Monday, 24 October 2011

Grades, Grades, Grades

Friday was forecast to be dry, so Jaime and I hatched a plan to climb some rocks. Nobody had told the weather about the forecast, so I awoke to some thoroughly de-psyching dampness. Everywhere. Bah. We arranged to scuttle off to The Works instead, but a last minute reprieve was had when things actually started to dry off. A rendezvous at Apparent North for some bouldering was arranged, where we discovered that everything was a bit windy, so we sought the shelter of the Plantation.

Passing underneath Crescent Arete (every time I walk past this it looks harder and higher) we found a nice spot with a bunch of V0s which we duly crushed. I even managed a ridiculously eliminate V3 with a spot of high stepping and some heinous mantelling. Grrr. The easier problems all felt very easy, except for a thuggy little number which involved monkeying along a jug rail with your feet dangling in space. I managed this, although not without accidentally fly-kicking Jaime in the process.

Jaime pulling some shapes

We stopped by the Lone Boulder where Jaime finally defeated her nemesis 6a slab and I managed to haul myself up some overhanging bollocks V0 5a which I've failed on before. It still felt desperate, but at least I don't have to do it again. Jaime didn't help by somehow making it look very easy. Boo to that sort of thing. I got my own back with some ridiculous mantling (and a small amount of chin-rock-interface) from the start of the Green Traverse.

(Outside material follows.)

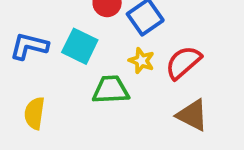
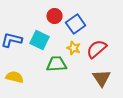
yellow semicircle: (34, 113) -> (15, 77), turned 96
brown triangle: (192, 115) -> (102, 78), turned 30

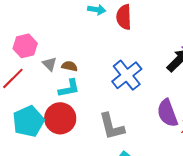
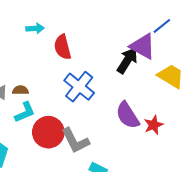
red semicircle: (124, 17) -> (63, 47), moved
red circle: (60, 118) -> (48, 132), moved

We finished off with a little play on the ironically named Pebble. I scared myself going up the descent, which didn't bode well, but managed to man up enough to get to the top of a few other easy problems before the line of Delivarete caught my eye. V1 5c from standing, which looked ok, or a hard sounding V4 6b from sitting. Now I can't haul my ass off the ground for toffee, so this felt ambitious, but I had a go anyway. A few seconds later I seemed to have achieved a standing position without trying very hard. Another few seconds and I was at the top. Hmm. V4 6b you say? This would make it only my second ever 6b move, and my first V4 onsight. If only it hadn't felt several orders of magnitude easier I'd be really chuffed. Instead I'm just annoyed that it's so over-graded. Grumble grumble. Still, it was a nice problem I suppose.